-- Work to complete --
Extract the complete listing and repeat it word for word.

-- Data excerpts --

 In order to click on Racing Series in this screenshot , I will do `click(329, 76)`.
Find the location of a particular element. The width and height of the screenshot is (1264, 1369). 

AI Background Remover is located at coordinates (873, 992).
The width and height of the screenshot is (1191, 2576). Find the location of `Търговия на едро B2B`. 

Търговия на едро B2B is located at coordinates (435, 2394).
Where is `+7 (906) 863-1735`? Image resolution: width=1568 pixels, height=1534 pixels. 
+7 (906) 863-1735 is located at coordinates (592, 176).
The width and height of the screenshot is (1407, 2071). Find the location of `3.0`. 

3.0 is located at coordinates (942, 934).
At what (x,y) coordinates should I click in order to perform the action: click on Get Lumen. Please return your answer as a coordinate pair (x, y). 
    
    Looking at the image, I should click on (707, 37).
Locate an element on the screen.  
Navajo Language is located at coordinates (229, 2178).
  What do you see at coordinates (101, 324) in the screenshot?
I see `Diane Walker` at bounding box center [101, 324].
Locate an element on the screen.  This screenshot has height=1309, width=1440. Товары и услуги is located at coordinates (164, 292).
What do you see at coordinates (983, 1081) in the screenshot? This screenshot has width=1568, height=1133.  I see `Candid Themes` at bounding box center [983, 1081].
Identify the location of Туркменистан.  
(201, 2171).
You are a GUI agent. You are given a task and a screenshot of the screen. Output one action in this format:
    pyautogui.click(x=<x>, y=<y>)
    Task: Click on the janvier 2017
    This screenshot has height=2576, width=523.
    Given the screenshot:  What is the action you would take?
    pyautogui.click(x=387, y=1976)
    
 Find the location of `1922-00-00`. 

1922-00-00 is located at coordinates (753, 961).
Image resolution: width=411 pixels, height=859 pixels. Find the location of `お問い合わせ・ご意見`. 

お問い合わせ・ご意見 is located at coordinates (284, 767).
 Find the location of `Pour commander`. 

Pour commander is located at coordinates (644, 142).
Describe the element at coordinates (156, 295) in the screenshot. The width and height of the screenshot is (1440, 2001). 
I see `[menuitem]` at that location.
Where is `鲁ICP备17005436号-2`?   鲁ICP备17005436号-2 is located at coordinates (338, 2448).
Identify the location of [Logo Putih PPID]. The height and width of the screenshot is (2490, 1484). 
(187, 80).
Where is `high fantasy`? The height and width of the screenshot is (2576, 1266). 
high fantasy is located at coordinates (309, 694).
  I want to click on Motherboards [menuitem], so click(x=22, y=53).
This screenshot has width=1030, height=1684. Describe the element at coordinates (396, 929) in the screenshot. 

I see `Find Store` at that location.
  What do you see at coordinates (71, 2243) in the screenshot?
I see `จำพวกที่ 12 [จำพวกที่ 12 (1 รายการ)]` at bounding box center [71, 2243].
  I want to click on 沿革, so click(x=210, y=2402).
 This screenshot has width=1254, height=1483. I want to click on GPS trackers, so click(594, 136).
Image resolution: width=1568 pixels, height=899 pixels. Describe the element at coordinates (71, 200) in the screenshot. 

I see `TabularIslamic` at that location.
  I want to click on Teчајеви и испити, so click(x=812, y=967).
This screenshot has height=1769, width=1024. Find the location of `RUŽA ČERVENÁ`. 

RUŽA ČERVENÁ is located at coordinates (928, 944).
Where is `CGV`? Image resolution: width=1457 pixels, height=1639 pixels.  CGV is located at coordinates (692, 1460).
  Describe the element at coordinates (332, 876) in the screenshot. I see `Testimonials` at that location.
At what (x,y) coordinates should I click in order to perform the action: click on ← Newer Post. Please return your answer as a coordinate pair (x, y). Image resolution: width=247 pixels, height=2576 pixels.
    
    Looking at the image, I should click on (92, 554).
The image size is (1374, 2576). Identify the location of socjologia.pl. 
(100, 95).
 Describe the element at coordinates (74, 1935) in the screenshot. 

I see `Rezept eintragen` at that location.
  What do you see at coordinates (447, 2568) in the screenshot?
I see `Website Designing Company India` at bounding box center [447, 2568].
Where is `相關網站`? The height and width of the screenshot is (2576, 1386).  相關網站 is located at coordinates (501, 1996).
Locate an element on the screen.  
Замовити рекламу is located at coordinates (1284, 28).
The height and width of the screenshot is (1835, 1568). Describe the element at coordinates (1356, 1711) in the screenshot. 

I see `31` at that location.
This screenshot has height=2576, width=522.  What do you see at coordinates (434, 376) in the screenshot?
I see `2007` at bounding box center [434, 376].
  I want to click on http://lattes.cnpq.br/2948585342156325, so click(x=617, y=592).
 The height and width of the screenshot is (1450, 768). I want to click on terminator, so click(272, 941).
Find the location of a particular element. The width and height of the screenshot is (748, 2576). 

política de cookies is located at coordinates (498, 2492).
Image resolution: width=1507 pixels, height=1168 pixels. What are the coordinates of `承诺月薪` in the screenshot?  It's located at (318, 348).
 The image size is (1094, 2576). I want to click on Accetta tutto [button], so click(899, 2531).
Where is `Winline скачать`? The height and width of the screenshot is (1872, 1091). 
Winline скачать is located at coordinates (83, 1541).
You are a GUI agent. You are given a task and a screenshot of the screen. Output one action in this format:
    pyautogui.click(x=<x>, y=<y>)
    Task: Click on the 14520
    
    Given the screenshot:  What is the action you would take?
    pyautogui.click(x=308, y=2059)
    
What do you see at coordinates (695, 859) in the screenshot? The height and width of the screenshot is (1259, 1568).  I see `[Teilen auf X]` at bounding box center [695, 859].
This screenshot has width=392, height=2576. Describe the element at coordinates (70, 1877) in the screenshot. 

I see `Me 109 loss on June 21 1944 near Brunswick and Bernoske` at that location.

-- Written answer --
 In order to click on Racing Series in this screenshot , I will do `click(329, 76)`.
Find the location of a particular element. The width and height of the screenshot is (1264, 1369). 

AI Background Remover is located at coordinates (873, 992).
The width and height of the screenshot is (1191, 2576). Find the location of `Търговия на едро B2B`. 

Търговия на едро B2B is located at coordinates (435, 2394).
Where is `+7 (906) 863-1735`? Image resolution: width=1568 pixels, height=1534 pixels. 
+7 (906) 863-1735 is located at coordinates (592, 176).
The width and height of the screenshot is (1407, 2071). Find the location of `3.0`. 

3.0 is located at coordinates (942, 934).
At what (x,y) coordinates should I click in order to perform the action: click on Get Lumen. Please return your answer as a coordinate pair (x, y). 
    
    Looking at the image, I should click on (707, 37).
Locate an element on the screen.  
Navajo Language is located at coordinates (229, 2178).
  What do you see at coordinates (101, 324) in the screenshot?
I see `Diane Walker` at bounding box center [101, 324].
Locate an element on the screen.  This screenshot has height=1309, width=1440. Товары и услуги is located at coordinates (164, 292).
What do you see at coordinates (983, 1081) in the screenshot? This screenshot has width=1568, height=1133.  I see `Candid Themes` at bounding box center [983, 1081].
Identify the location of Туркменистан.  
(201, 2171).
You are a GUI agent. You are given a task and a screenshot of the screen. Output one action in this format:
    pyautogui.click(x=<x>, y=<y>)
    Task: Click on the janvier 2017
    This screenshot has height=2576, width=523.
    Given the screenshot:  What is the action you would take?
    pyautogui.click(x=387, y=1976)
    
 Find the location of `1922-00-00`. 

1922-00-00 is located at coordinates (753, 961).
Image resolution: width=411 pixels, height=859 pixels. Find the location of `お問い合わせ・ご意見`. 

お問い合わせ・ご意見 is located at coordinates (284, 767).
 Find the location of `Pour commander`. 

Pour commander is located at coordinates (644, 142).
Describe the element at coordinates (156, 295) in the screenshot. The width and height of the screenshot is (1440, 2001). 
I see `[menuitem]` at that location.
Where is `鲁ICP备17005436号-2`?   鲁ICP备17005436号-2 is located at coordinates (338, 2448).
Identify the location of [Logo Putih PPID]. The height and width of the screenshot is (2490, 1484). 
(187, 80).
Where is `high fantasy`? The height and width of the screenshot is (2576, 1266). 
high fantasy is located at coordinates (309, 694).
  I want to click on Motherboards [menuitem], so click(x=22, y=53).
This screenshot has width=1030, height=1684. Describe the element at coordinates (396, 929) in the screenshot. 

I see `Find Store` at that location.
  What do you see at coordinates (71, 2243) in the screenshot?
I see `จำพวกที่ 12 [จำพวกที่ 12 (1 รายการ)]` at bounding box center [71, 2243].
  I want to click on 沿革, so click(x=210, y=2402).
 This screenshot has width=1254, height=1483. I want to click on GPS trackers, so click(594, 136).
Image resolution: width=1568 pixels, height=899 pixels. Describe the element at coordinates (71, 200) in the screenshot. 

I see `TabularIslamic` at that location.
  I want to click on Teчајеви и испити, so click(x=812, y=967).
This screenshot has height=1769, width=1024. Find the location of `RUŽA ČERVENÁ`. 

RUŽA ČERVENÁ is located at coordinates (928, 944).
Where is `CGV`? Image resolution: width=1457 pixels, height=1639 pixels.  CGV is located at coordinates (692, 1460).
  Describe the element at coordinates (332, 876) in the screenshot. I see `Testimonials` at that location.
At what (x,y) coordinates should I click in order to perform the action: click on ← Newer Post. Please return your answer as a coordinate pair (x, y). Image resolution: width=247 pixels, height=2576 pixels.
    
    Looking at the image, I should click on (92, 554).
The image size is (1374, 2576). Identify the location of socjologia.pl. 
(100, 95).
 Describe the element at coordinates (74, 1935) in the screenshot. 

I see `Rezept eintragen` at that location.
  What do you see at coordinates (447, 2568) in the screenshot?
I see `Website Designing Company India` at bounding box center [447, 2568].
Where is `相關網站`? The height and width of the screenshot is (2576, 1386).  相關網站 is located at coordinates (501, 1996).
Locate an element on the screen.  
Замовити рекламу is located at coordinates (1284, 28).
The height and width of the screenshot is (1835, 1568). Describe the element at coordinates (1356, 1711) in the screenshot. 

I see `31` at that location.
This screenshot has height=2576, width=522.  What do you see at coordinates (434, 376) in the screenshot?
I see `2007` at bounding box center [434, 376].
  I want to click on http://lattes.cnpq.br/2948585342156325, so click(x=617, y=592).
 The height and width of the screenshot is (1450, 768). I want to click on terminator, so click(272, 941).
Find the location of a particular element. The width and height of the screenshot is (748, 2576). 

política de cookies is located at coordinates (498, 2492).
Image resolution: width=1507 pixels, height=1168 pixels. What are the coordinates of `承诺月薪` in the screenshot?  It's located at (318, 348).
 The image size is (1094, 2576). I want to click on Accetta tutto [button], so click(899, 2531).
Where is `Winline скачать`? The height and width of the screenshot is (1872, 1091). 
Winline скачать is located at coordinates (83, 1541).
You are a GUI agent. You are given a task and a screenshot of the screen. Output one action in this format:
    pyautogui.click(x=<x>, y=<y>)
    Task: Click on the 14520
    
    Given the screenshot:  What is the action you would take?
    pyautogui.click(x=308, y=2059)
    
What do you see at coordinates (695, 859) in the screenshot? The height and width of the screenshot is (1259, 1568).  I see `[Teilen auf X]` at bounding box center [695, 859].
This screenshot has width=392, height=2576. Describe the element at coordinates (70, 1877) in the screenshot. 

I see `Me 109 loss on June 21 1944 near Brunswick and Bernoske` at that location.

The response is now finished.